=== Task description ===
Please transcribe, exactly, the line that contains "About Us (297, 132)" and every line after it to the end of the records, and nothing else.

Stored data
○ ○ ○ ○ ○
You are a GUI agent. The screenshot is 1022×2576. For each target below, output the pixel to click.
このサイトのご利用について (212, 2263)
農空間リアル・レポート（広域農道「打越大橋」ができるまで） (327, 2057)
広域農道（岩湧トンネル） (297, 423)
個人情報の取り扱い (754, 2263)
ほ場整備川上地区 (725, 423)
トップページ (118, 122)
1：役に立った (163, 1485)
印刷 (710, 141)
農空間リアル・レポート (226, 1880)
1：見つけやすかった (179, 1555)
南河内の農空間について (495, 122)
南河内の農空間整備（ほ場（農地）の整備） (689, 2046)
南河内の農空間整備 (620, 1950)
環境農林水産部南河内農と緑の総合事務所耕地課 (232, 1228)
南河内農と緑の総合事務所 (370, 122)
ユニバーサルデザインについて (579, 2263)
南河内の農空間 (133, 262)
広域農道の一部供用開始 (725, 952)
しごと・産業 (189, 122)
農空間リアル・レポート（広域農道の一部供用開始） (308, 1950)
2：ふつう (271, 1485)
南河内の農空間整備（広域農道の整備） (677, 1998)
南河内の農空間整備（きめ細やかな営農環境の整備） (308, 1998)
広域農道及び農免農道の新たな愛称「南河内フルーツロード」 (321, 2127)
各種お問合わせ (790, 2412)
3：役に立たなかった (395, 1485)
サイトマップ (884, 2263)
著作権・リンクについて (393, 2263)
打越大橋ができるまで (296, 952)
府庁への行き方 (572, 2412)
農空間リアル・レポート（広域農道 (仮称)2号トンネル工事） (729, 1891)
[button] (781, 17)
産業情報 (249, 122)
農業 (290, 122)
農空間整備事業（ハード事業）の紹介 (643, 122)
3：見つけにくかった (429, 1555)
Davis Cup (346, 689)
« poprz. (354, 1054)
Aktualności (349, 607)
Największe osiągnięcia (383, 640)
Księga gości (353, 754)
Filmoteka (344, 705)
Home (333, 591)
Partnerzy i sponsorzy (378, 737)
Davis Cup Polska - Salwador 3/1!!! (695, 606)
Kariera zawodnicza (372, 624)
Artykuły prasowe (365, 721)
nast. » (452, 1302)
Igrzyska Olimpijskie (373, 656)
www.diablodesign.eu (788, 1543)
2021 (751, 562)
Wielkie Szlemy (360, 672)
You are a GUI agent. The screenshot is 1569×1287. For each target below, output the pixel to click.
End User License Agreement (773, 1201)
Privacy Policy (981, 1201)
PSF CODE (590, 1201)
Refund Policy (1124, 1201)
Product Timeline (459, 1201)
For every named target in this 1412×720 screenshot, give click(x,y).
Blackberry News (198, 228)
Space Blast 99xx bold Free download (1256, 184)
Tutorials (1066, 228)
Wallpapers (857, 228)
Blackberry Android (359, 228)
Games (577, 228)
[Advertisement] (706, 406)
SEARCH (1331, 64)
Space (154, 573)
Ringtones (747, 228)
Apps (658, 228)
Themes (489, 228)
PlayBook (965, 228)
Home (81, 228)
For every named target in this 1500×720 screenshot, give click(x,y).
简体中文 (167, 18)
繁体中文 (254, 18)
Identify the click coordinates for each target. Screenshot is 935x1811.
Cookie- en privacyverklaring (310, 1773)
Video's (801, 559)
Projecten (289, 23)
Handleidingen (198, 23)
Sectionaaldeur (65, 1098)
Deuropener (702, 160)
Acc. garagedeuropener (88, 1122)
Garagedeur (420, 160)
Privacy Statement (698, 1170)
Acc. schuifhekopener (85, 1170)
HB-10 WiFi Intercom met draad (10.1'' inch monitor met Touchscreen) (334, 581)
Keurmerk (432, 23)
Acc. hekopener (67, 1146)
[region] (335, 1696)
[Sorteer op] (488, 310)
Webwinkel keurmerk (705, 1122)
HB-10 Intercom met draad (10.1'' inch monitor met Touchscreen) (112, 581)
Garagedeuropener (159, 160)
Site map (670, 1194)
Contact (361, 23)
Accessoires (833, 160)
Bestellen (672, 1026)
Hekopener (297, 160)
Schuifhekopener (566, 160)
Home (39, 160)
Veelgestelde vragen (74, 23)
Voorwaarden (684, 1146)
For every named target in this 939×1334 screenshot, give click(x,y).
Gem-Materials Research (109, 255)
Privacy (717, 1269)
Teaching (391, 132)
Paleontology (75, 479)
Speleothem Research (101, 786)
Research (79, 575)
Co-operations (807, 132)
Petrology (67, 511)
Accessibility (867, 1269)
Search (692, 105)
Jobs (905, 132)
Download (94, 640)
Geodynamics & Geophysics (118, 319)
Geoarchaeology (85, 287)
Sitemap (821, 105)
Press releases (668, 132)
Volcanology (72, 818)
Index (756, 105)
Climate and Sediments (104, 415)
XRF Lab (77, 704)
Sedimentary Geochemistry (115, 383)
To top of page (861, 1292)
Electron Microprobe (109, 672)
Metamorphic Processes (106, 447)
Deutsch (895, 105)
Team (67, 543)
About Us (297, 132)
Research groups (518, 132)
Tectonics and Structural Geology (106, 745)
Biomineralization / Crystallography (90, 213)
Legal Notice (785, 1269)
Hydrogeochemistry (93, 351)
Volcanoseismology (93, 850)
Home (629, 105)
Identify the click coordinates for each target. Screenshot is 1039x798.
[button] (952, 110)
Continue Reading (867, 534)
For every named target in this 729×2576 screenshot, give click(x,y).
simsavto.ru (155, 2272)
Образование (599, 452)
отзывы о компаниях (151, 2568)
○ ○ ○ ○ ○
=== Answer section ===
About Us (297, 132)
Research groups (518, 132)
Tectonics and Structural Geology (106, 745)
Biomineralization / Crystallography (90, 213)
Legal Notice (785, 1269)
Hydrogeochemistry (93, 351)
Volcanoseismology (93, 850)
Home (629, 105)
Identify the click coordinates for each target. Screenshot is 1039x798.
[button] (952, 110)
Continue Reading (867, 534)
For every named target in this 729×2576 screenshot, give click(x,y).
simsavto.ru (155, 2272)
Образование (599, 452)
отзывы о компаниях (151, 2568)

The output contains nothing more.